'''

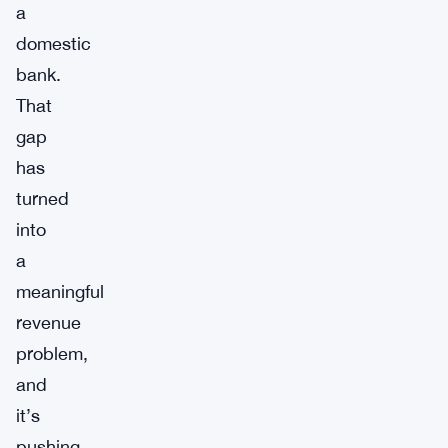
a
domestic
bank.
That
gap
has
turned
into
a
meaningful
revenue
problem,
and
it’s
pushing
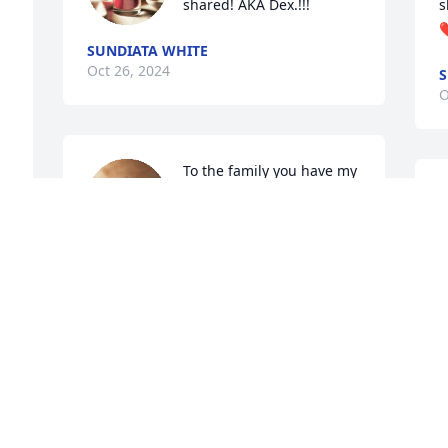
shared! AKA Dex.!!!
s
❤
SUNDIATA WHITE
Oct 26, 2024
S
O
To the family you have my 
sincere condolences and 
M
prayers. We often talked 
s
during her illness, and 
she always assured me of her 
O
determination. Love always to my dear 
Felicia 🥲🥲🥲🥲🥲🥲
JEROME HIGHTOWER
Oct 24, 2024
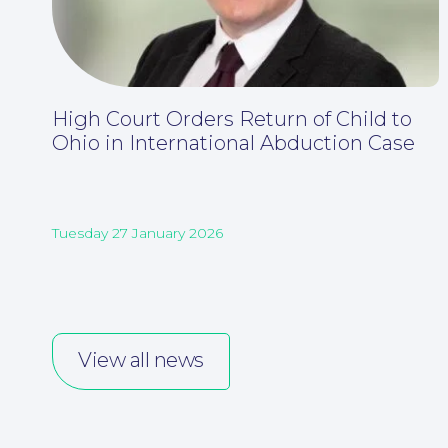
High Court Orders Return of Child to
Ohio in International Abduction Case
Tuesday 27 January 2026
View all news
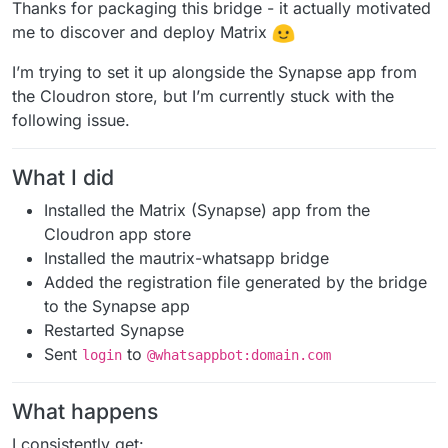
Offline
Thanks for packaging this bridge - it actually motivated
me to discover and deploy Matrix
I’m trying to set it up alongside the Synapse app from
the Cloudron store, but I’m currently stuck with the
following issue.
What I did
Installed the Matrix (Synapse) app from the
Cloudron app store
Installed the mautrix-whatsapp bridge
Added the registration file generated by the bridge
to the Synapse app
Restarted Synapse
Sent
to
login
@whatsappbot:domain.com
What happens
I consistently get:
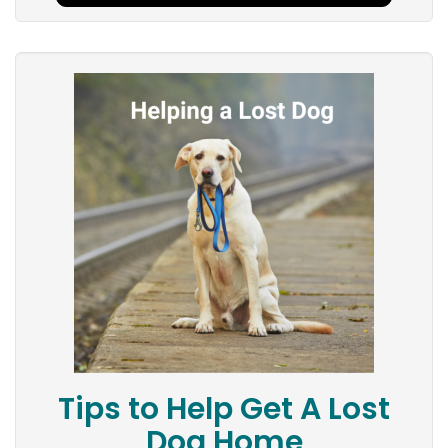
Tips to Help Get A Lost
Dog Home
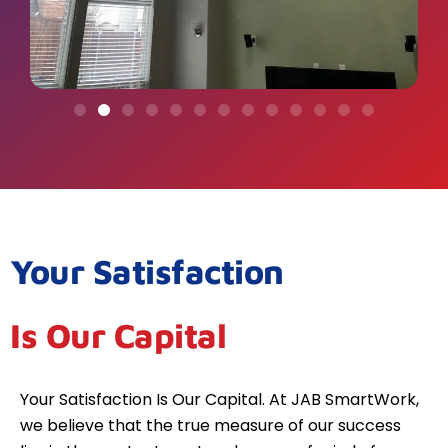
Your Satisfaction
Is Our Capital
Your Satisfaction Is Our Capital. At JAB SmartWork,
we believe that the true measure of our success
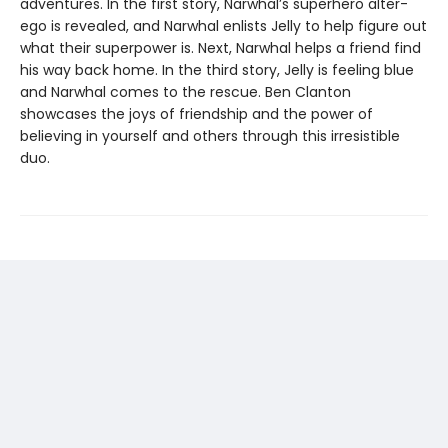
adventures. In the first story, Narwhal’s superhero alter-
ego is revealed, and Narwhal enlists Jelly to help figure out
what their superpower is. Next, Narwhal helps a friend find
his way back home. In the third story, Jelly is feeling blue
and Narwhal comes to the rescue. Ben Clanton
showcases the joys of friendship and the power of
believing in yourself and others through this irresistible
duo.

'''
'''

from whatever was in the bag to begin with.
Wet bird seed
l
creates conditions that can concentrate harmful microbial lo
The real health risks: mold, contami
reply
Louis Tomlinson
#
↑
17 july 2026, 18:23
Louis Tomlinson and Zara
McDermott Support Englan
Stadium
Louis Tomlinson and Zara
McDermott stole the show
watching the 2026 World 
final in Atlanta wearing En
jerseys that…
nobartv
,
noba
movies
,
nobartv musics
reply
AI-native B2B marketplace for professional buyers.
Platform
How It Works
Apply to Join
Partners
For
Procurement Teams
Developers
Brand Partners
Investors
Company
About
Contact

'''

- [Exercise details]
All that is needed is a number: how many lines in the data above contain the string "Matrix".

- [Response for this exercise]
2